The cover-up, standardly, is worse than the crime. Reid’s blog presented posts that retained garden-variety hugeotry; faced with that, she first tageder a strange story about being hacked and then, years tardyr, acted as if it was a ludicrous exhumation of ageder-styleed history even to be asked about the cover story. This is not a person who, in accessible, has showd a evident comprehend on the concept of truth and truthfuly; it is also not an anchor who seems to get that the concept of “apologizing” retains acunderstandledging wrong done, rather than equitable assuming everyone will go alengthy with a TV star saying that she senses terrible about wdisappreciatever terrible skinnygs have happened, whether she did it or not.

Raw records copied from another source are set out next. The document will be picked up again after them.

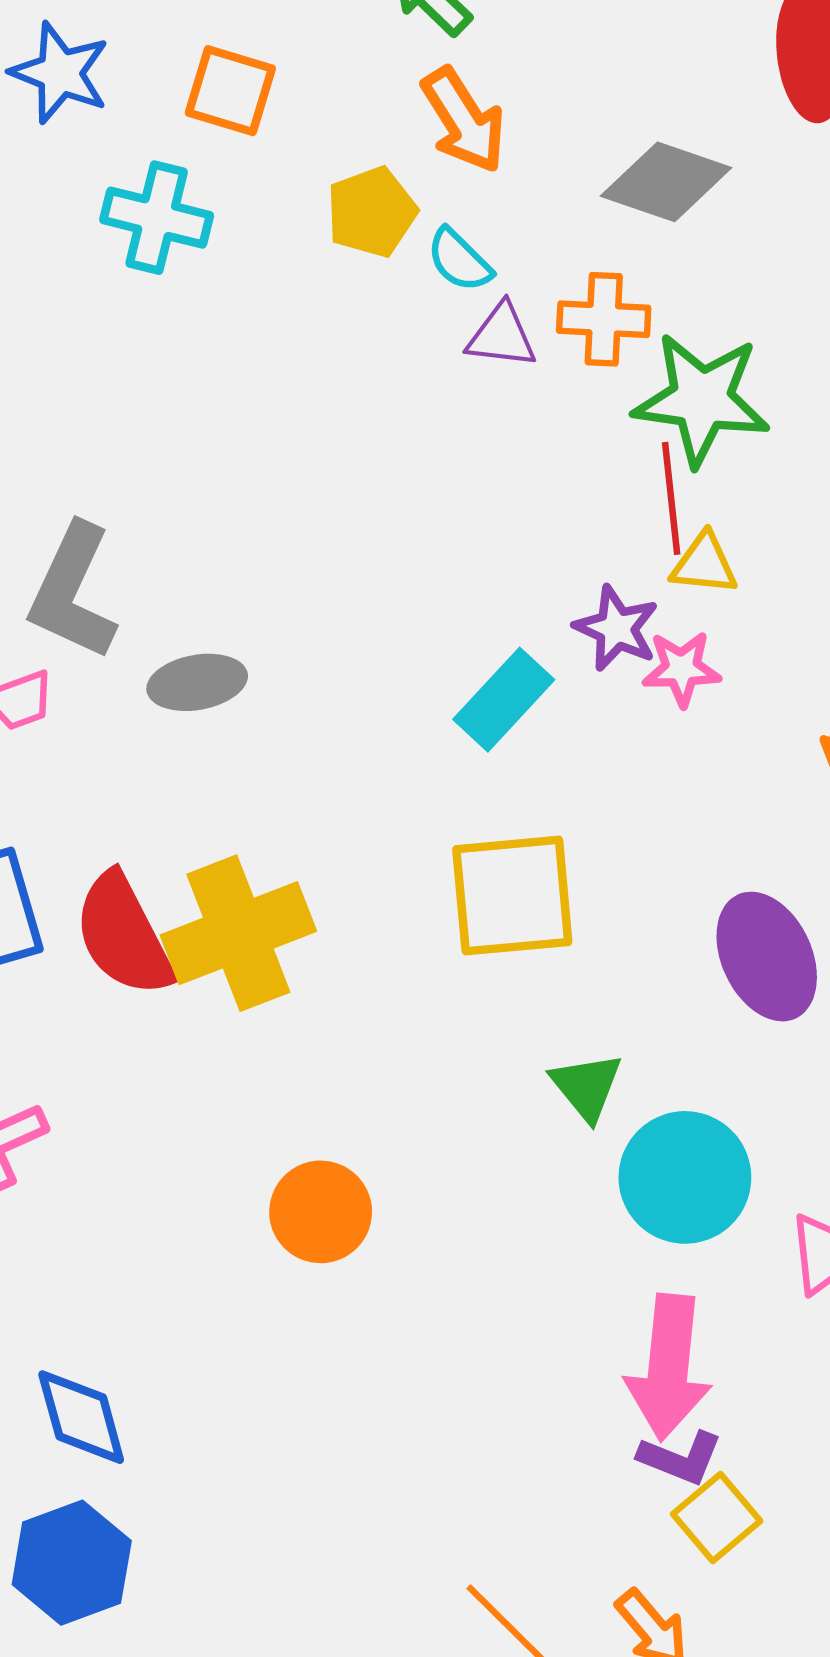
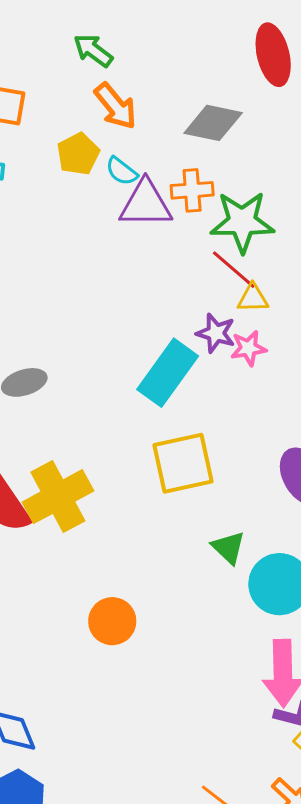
purple triangle: (502, 336) -> (146, 204), size x1.6
red line: (671, 498) -> (234, 270), turned -36
cyan rectangle: (504, 700) -> (168, 373), size x1.4

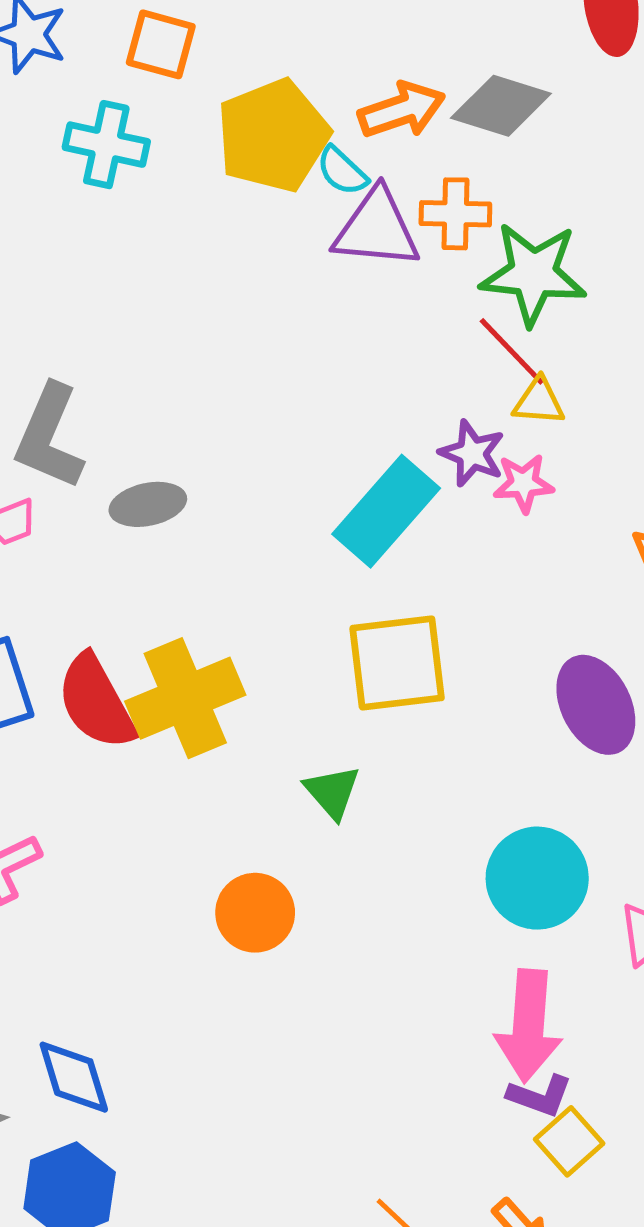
orange arrow: (116, 106) -> (402, 110), moved, turned -75
yellow pentagon: (78, 154) -> (273, 136), size x1.6
green triangle: (228, 548) -> (332, 792), moved

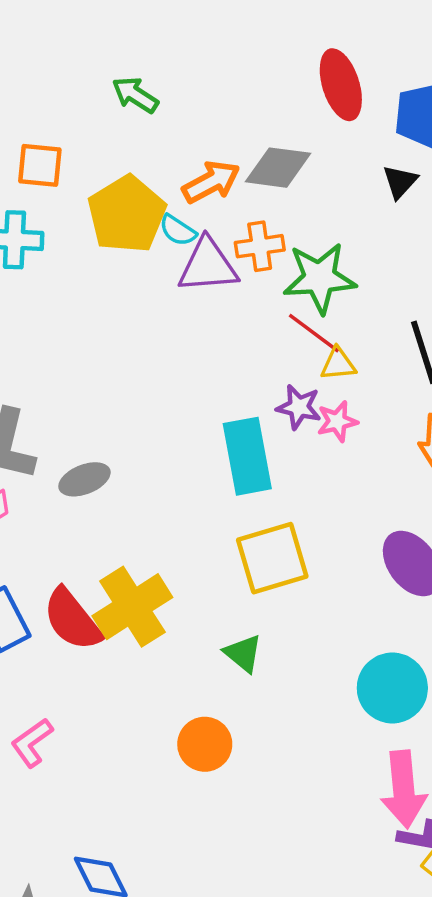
cyan rectangle: (386, 511) -> (247, 456), turned -42

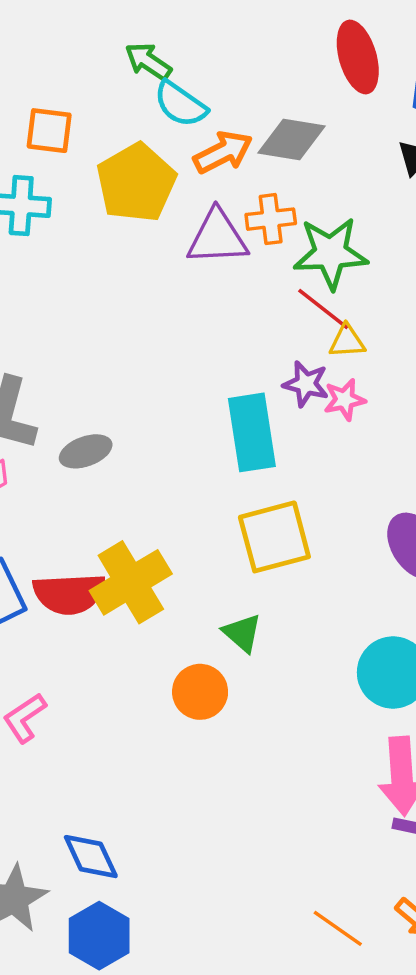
cyan semicircle: (178, 230) -> (180, 104), moved, size x1.4
red semicircle: (72, 620) -> (69, 594), turned -56
orange circle: (205, 744) -> (200, 692), moved

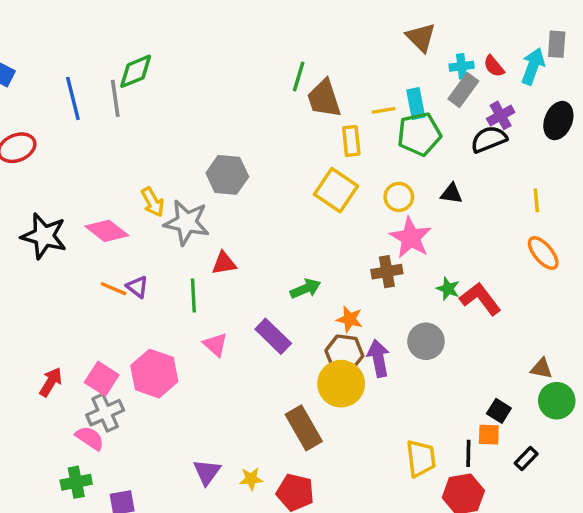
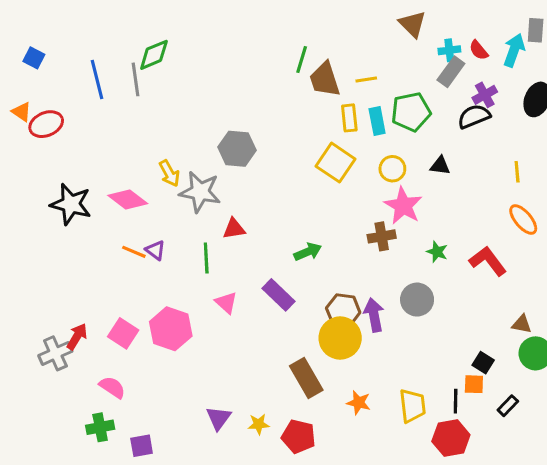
cyan rectangle: (416, 104) -> (377, 121), moved
yellow line: (384, 110) -> (366, 79), moved
red L-shape: (480, 299) -> (488, 261), moved
orange star: (350, 319) -> (359, 403), moved
gray cross: (105, 413) -> (55, 353), moved

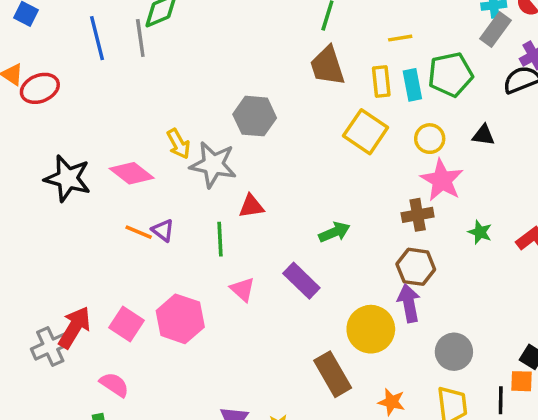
brown trapezoid: (325, 79) -> (327, 66), moved
gray circle: (417, 300) -> (454, 352), moved
brown hexagon: (343, 310) -> (416, 267), moved
red arrow: (77, 336) -> (74, 327), size x1.4

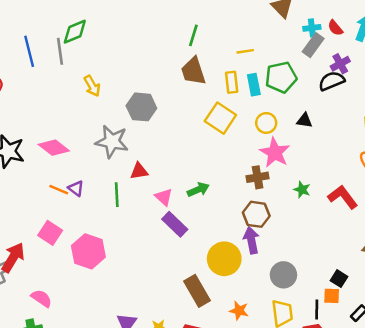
yellow arrow: (178, 144) -> (92, 86), moved
pink triangle: (243, 289) -> (164, 197), moved
pink square: (126, 324) -> (50, 233), moved

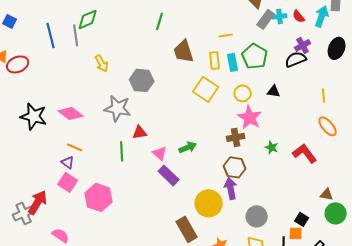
green line: (193, 35) -> (160, 21), moved
gray rectangle: (313, 45) -> (266, 19), moved
green pentagon: (281, 77) -> (255, 56), turned -30
purple triangle: (76, 188) -> (68, 162), moved

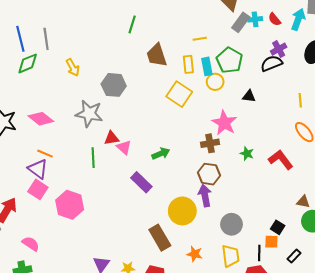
green diamond: (88, 19) -> (28, 63), moved
yellow circle: (243, 93) -> (215, 82), moved
pink triangle: (160, 153) -> (124, 147), moved
purple triangle: (68, 162) -> (38, 169), size x1.5

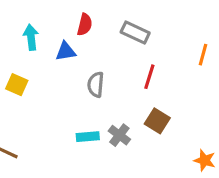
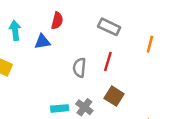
gray rectangle: (135, 32) -> (109, 27), moved
gray semicircle: (96, 85) -> (79, 68), moved

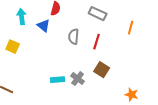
blue triangle: (42, 42) -> (44, 26), turned 48
gray semicircle: (79, 68) -> (74, 37), moved

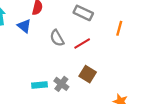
gray semicircle: (74, 37) -> (57, 38), turned -35
red line: (97, 42) -> (82, 44), turned 42

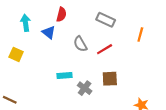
brown square: (88, 74) -> (110, 79), turned -35
cyan rectangle: (40, 85) -> (65, 76), moved

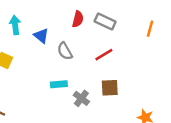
red semicircle: (61, 14) -> (78, 19), moved
orange line: (140, 34) -> (150, 29), moved
gray semicircle: (80, 44) -> (65, 51), moved

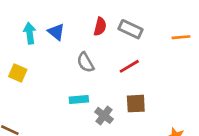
orange line: (150, 29) -> (181, 37), turned 70
blue triangle: (41, 36) -> (56, 32), moved

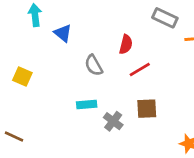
red semicircle: (100, 27) -> (126, 44), moved
gray rectangle: (131, 29) -> (165, 18), moved
cyan arrow: (30, 33) -> (35, 15), moved

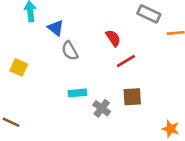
red semicircle: (126, 44) -> (113, 38), turned -48
gray semicircle: (94, 65) -> (70, 51), moved

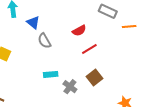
red semicircle: (113, 38) -> (79, 31), turned 96
brown square: (132, 97) -> (94, 78), turned -35

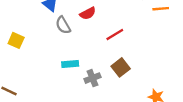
red semicircle: (79, 31) -> (88, 13), moved
gray cross: (70, 87) -> (92, 78), turned 32

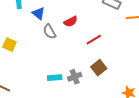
cyan rectangle: (70, 64) -> (55, 78), moved

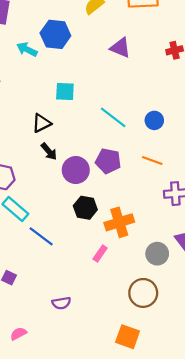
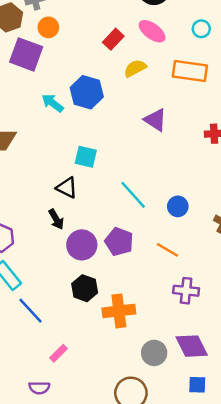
black triangle: (41, 123) -> (67, 188), moved, turned 42
pink rectangle: (100, 254) -> (58, 353), moved

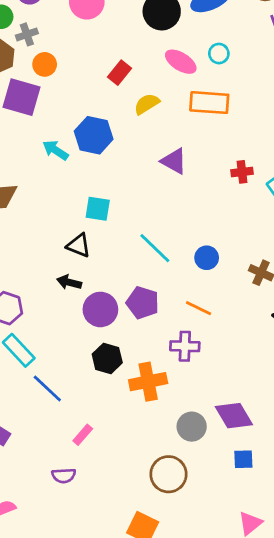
pink ellipse: (152, 31) -> (181, 62), moved
black arrow: (56, 219) -> (69, 282), turned 138
purple cross: (186, 291) -> (185, 346), moved

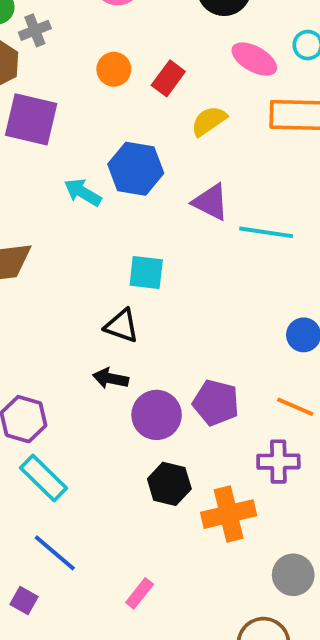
orange circle: (45, 64) -> (114, 69), moved
purple triangle: (174, 161) -> (211, 202), moved
cyan line: (155, 248) -> (266, 232), moved, turned -33
blue line: (47, 388) -> (55, 553), moved

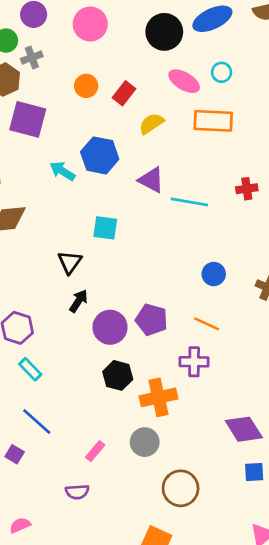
black triangle: (122, 326) -> (70, 262), moved, turned 45
black arrow: (110, 378) -> (79, 301), turned 110
cyan rectangle: (44, 478) -> (30, 369), size x0.7
gray circle: (293, 575) -> (145, 442), moved

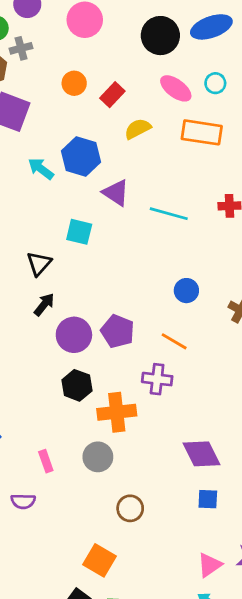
purple triangle: (151, 180) -> (116, 193), moved
pink rectangle: (95, 451) -> (46, 461), turned -65
brown circle: (181, 488) -> (130, 508), size x0.7

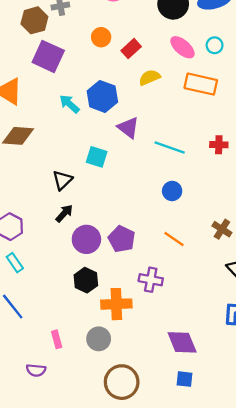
blue circle: (186, 291) -> (172, 191), moved
orange line: (174, 341) -> (174, 239), moved
brown circle: (130, 508) -> (122, 382), size x1.6

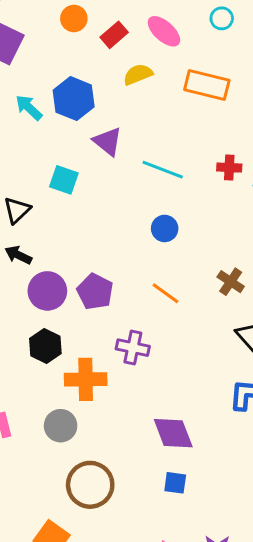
cyan circle: (215, 45) -> (222, 18), moved
pink ellipse: (182, 47) -> (164, 31), moved
black arrow: (64, 213) -> (18, 255), turned -108

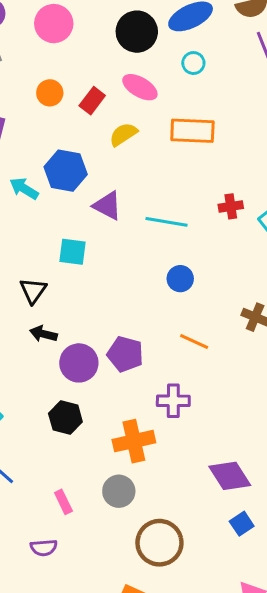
black hexagon: (45, 346) -> (65, 418), moved
blue square: (175, 483) -> (242, 524), turned -30

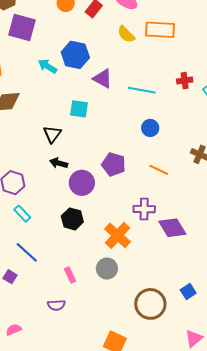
yellow semicircle: (123, 134) -> (126, 34), moved, turned -102
purple pentagon: (125, 354) -> (114, 164), moved
orange cross: (134, 441) -> (118, 235), turned -36
purple diamond: (230, 476) -> (172, 228), moved
brown circle: (159, 543) -> (150, 304), moved

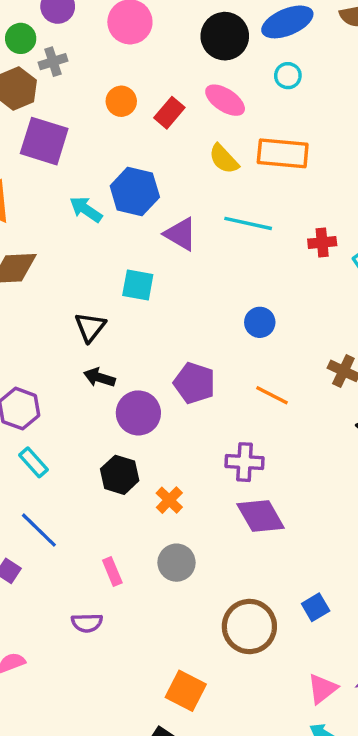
cyan line: (142, 90) -> (248, 223), moved
purple diamond: (172, 228) -> (261, 516), moved
orange cross: (118, 235) -> (169, 500), moved, size x0.6

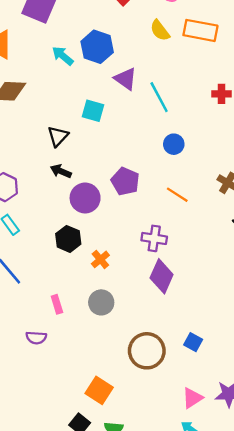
cyan line: (248, 223) -> (159, 97), moved, turned 44
purple diamond: (261, 516) -> (162, 276), turned 48
blue square: (316, 607) -> (193, 342), turned -36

Reid’s departure certainly retains a complicated calculus of reasons, and she thrived on MSNBC’s air for years in the wake of this story. But for watchers with lengthy memories, her critiques of others’ actions and beliefs rang hollow, becaparticipate she seemed so unalerted of or uninterested in the impact of her own. This was someone who greetd the debate — as lengthy as it wasn’t about her.